Big in St Lucia … George Jones and Tammy Wynette are radio favourites. Photograph: Redferns

The situation is certainly improbable, but it’s not inexplicable. The prosaic reason for St Lucia’s love of country is that the US military built a base there in the 1940s, and the US Armed Forces Radio Service began broadcasting what was then still called hillbilly music across the island. According to LM Stone, its popularity was further bolstered by St Lucians, including his stepfather, who went to work in Florida in the 1960s and 70s cutting sugarcane. They returned home, he says, “with records by Hank Williams, Charley Pride, George Jones, then played them day and night”.

The reasons for its continuing popularity are much debated, though. Berry points out that its fans are most prevalent in the island’s south. “It’s rural there, extremely poor and very, very Christian. And those are pretty similar circumstances that you find in much of the southern United States, the birthplace of country. It’s the music of poor, Christian, rural people.”

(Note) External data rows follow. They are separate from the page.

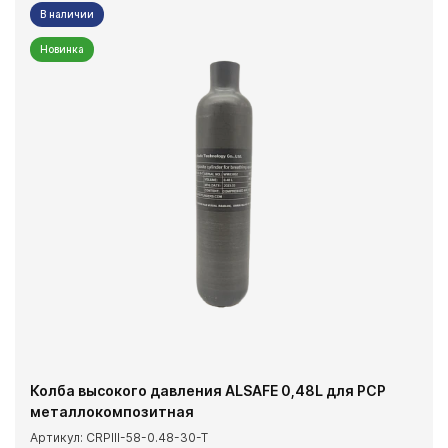
В наличии
Новинка
Колба высокого давления ALSAFE 0,48L для PCP
металлокомпозитная
Артикул: CRPIII-58-0.48-30-T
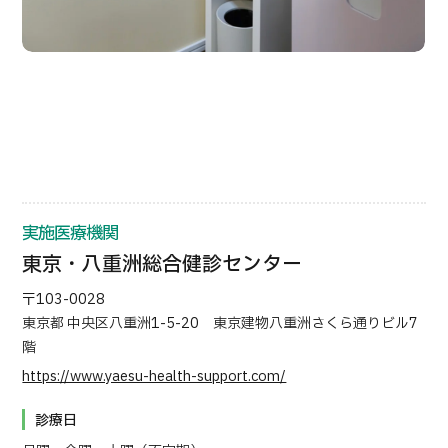
日本語
ENGLISH
中文
Tiếng Việt
お問い合わせ
実施医療機関
東京・八重洲総合健診センター
〒103-0028
東京都 中央区八重洲1-5-20 東京建物八重洲さくら通りビル7
階
https://www.yaesu-health-support.com/
診療日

Jerry Wever, meanwhile, has noticed country’s similarities with kwadril, the traditional music of St Lucia, often made with fiddle, banjo and guitar. The Texas two-step, he points out, bears a marked resemblance to kwadril dances. In answer to anyone who finds it odd that black people are responding to a music usually made by white artists for a white audience, and associated by some with redneck racism, he suggests that country has been artificially “whitened”: it has deep roots in African-American blues, the banjo originates in Africa, and there’s a rhythmic similarity to the Afro-Caribbean habanera beat (a point underlined by the fact that St Lucians dance to both types of music in a similar style).

Island beat … sun-kissed St Lucia. Photograph: Alan Copson/Getty Images

Nevertheless, St Lucia’s love of country is not uncontroversial: there are suggestions that it’s a sad example of cultural imperialism; that its popularity is a relic of the island’s colonial past, when St Lucia’s traditional culture was denigrated; that its popularity has prevented the island from coming up with its own indigenous form of pop to rival reggae or soca. There have been protest calypso songs called things like Country and Western Take Over and Too Many Country and Western Junkies.

You can understand why – but the arguments didn’t cut much ice with the country fans Berry met. None of them thought there was anything unusual about the island’s love for country. “Whenever I asked,” he says, “they kind of resented the question. I don’t think they saw it as any sort of imperialism. Everyone in America assumes without questioning that, for the most part, country is for, by and about white people: it’s redneck, white trash music. And St Lucians are the exact opposite. That’s not even a factor for them – there’s no undercurrent or overtone. They just see the music for what it is.”